At 2nd level, the power of the raging storm infuses your magic. All spells of the air, lightning, storm, thunder, water, and weather schools are druid spells for you.
Beginning at 6th level, your storm magic becomes more difficult for creatures to endure. You may choose to deal half the lightning damage done by your spells as radiant damage. In the same way, you may choose to deal half a spell’s cold damage as necrotic, and half a spell’s thunder damage as force.
Also at 6th level, you learn to perform a special magical ritual that can change the weather in a region for up to a year. The ritual affects an area in acres up to your druid level squared. At the beginning of the ritual, you can choose either hardship or plenty.
If you choose hardship, for the next year, the weather will make life very difficult in the area you selected. The specific nature the hardship takes is up to the Narrator, but it may include droughts, flooding, high winds that damage structures and cause soil erosion, and even highly-severe weather like hurricanes and tornadoes. Skilled farmers may be able to eke out a meager harvest, but it is likely that the region will have severe crop shortages at best. If there are strongholds or properties in the region, there is a 25% chance each month that something happens to damage them.
If you choose plenty, the opposite happens. Rains are gentle, regular, and enough to ensure a bountiful harvest without flooding local waterways or damaging structures. Weather throughout the year will be mild. Local agriculture will produce more than enough to make everyone in the region well-fed and happy, with plenty left over to trade. If there are strongholds or properties in the area, the cost to upgrade them from frugal to average is halved during the year of plenty.
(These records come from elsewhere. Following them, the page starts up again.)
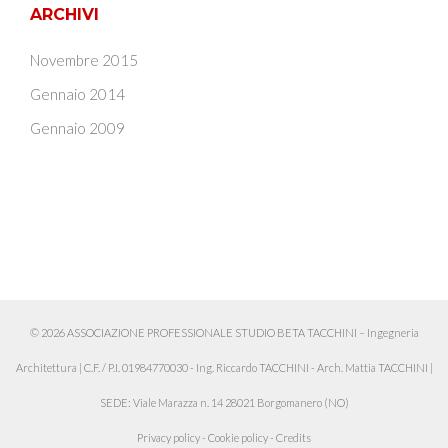
ARCHIVI
Novembre 2015
Gennaio 2014
Gennaio 2009
© 2026 ASSOCIAZIONE PROFESSIONALE STUDIO BETA TACCHINI – Ingegneria
Architettura
|
C.F. / P.I. 01984770030 - Ing. Riccardo TACCHINI - Arch. Mattia TACCHINI
|
SEDE: Viale Marazza n. 14 28021 Borgomanero (NO)
Privacy policy
-
Cookie policy
-
Credits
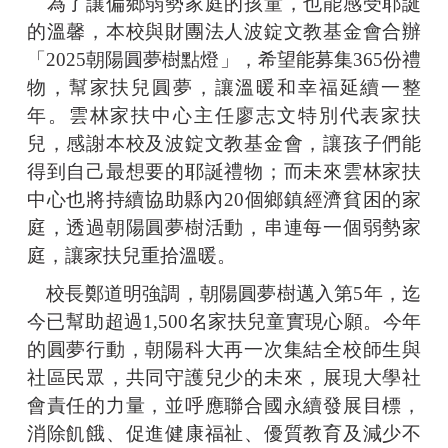
為了讓偏鄉弱勢家庭的孩童，也能感受耶誕
的溫馨，本校與財團法人波錠文教基金會合辦
「2025朝陽圓夢樹點燈」，希望能募集365份禮
物，幫家扶兒圓夢，讓溫暖和幸福延續一整
年。雲林家扶中心主任廖志文特別代表家扶
兒，感謝本校及波錠文教基金會，讓孩子們能
得到自己最想要的耶誕禮物；而未來雲林家扶
中心也將持續協助縣內20個鄉鎮經濟貧困的家
庭，透過朝陽圓夢樹活動，串連每一個弱勢家
庭，讓家扶兒重拾溫暖。
校長鄭道明強調，朝陽圓夢樹邁入第5年，迄
今已幫助超過1,500名家扶兒童實現心願。今年
的圓夢行動，朝陽科大再一次集結全校師生與
社區民眾，共同守護兒少的未來，展現大學社
會責任的力量，並呼應聯合國永續發展目標，
消除飢餓、促進健康福祉、優質教育及減少不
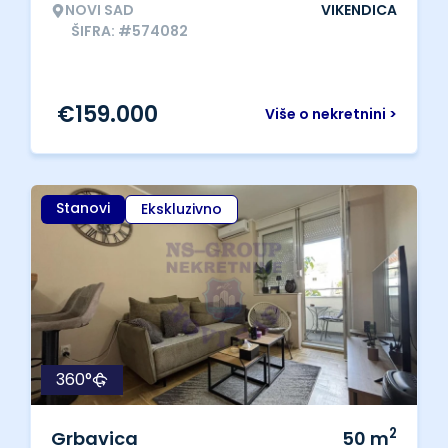
NOVI SAD
VIKENDICA
ŠIFRA: #574082
€
159.000
Više o nekretnini >
Stanovi
Ekskluzivno
360°
2
Grbavica
50
m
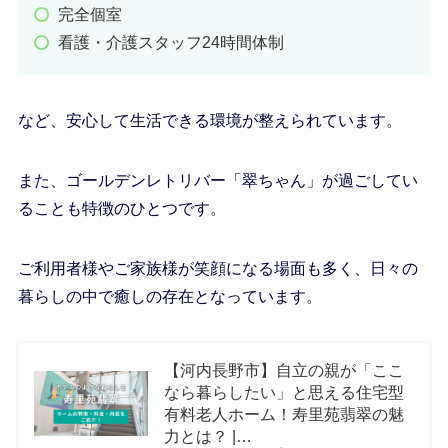
完全個室
看護・介護スタッフ24時間体制
など、安心して生活できる環境が整えられています。
また、ゴールデンレトリバー「翠ちゃん」が過ごしてい
ることも特徴のひとつです。
ご利用者様やご家族様が笑顔になる場面も多く、日々の
暮らしの中で癒しの存在となっています。
【河内長野市】自立の親が「ここ
なら暮らしたい」と思える住宅型
有料老人ホーム！寿里苑翡翠の魅
力とは？ |…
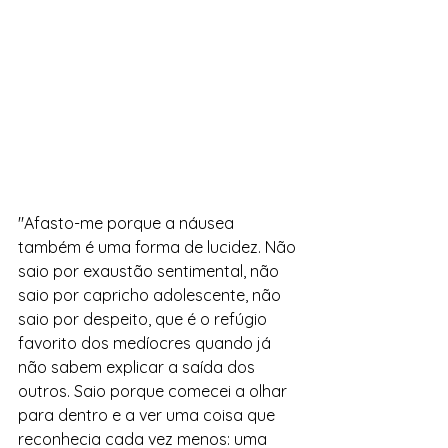
"Afasto-me porque a náusea 
também é uma forma de lucidez. Não 
saio por exaustão sentimental, não 
saio por capricho adolescente, não 
saio por despeito, que é o refúgio 
favorito dos medíocres quando já 
não sabem explicar a saída dos 
outros. Saio porque comecei a olhar 
para dentro e a ver uma coisa que 
reconhecia cada vez menos: uma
Beginning at 10th level, your mastery over the power of storms allows you to ride them. While you are outdoors and able to see the clouds or sky, you gain a fly speed of 50 feet and may hover. The benefits from this ability only apply while you are in your natural form or while in a Wild Shape with a fly speed.
While you are at least 50 feet off the ground, you also gain a thunderbolt attack. This is a ranged spell attack dealing 1d8 lightning damage and 1d8 + your Wisdom modifier of thunder damage. It has a range of 150/600 feet (per a ranged weapon) and the damage can be modified by your Thunderstruck ability. At 15th level, the lightning damage increases to 2d8.
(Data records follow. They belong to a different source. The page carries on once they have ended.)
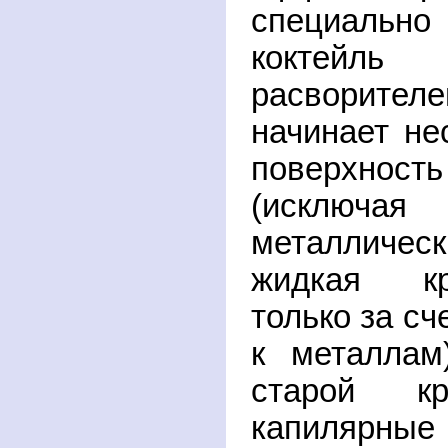
специаль
коктейль
расворител
начинает не
поверхность
(исклю
металличес
жидкая кр
только за сч
к металлам
старой кр
капилярн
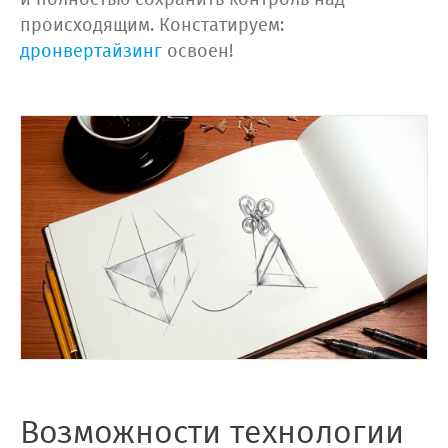
и полностью сохранить контроль над
происходящим. Констатируем:
дронвертайзинг
освоен!
Возможности технологии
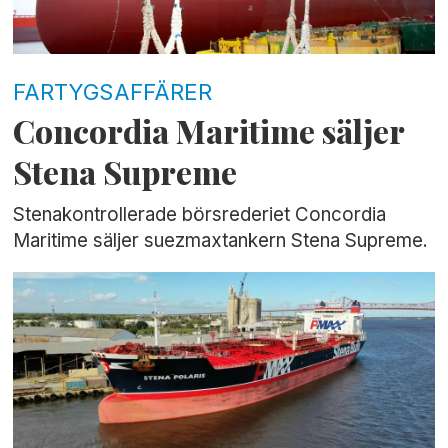
FARTYGSAFFÄRER
Concordia Maritime säljer
Stena Supreme
Stenakontrollerade börsrederiet Concordia
Maritime säljer suezmaxtankern Stena Supreme.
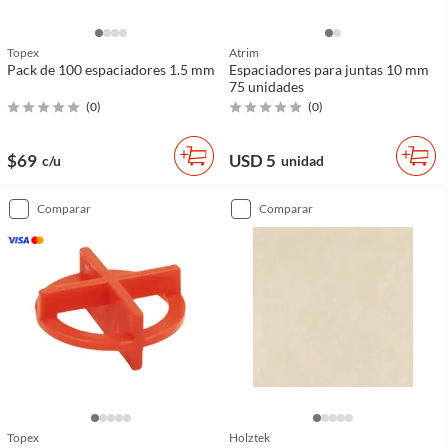
Topex
Atrim
Pack de 100 espaciadores 1.5 mm
Espaciadores para juntas 10 mm
75 unidades
(
0
)
(
0
)
$69
USD 5
c/u
unidad
comparar
comparar
Topex
Holztek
While you are at least 50 feet off the ground, you may expend a use of your Wild Shape ability as an action to cause the area within 300 feet of you to be affected by the Heavy Precipitation encounter element (your choice of rain or snow). This effect lasts for 10 minutes or until you end the effect as a bonus action. The weather clears after the effect ends, but the precipitation that falls is real and behaves normally.
At 14th level, your mastery of the forces of the storm reaches its apex. You may choose creatures with the Elemental type when using Wild Shape.
Also at 14th level, while you are under the effects of Carried Aloft and at least 50 feet off the ground, you may expend 2 uses of Wild Shape to surround yourself with a terrifying whirlwind made of razor-sharp shards. You are surrounded by simultaneous blade barrier and wind wall effects, each extending 5 feet out from your space. You must concentrate to maintain this effect (as per a spell), and it lasts for up to 10 minutes.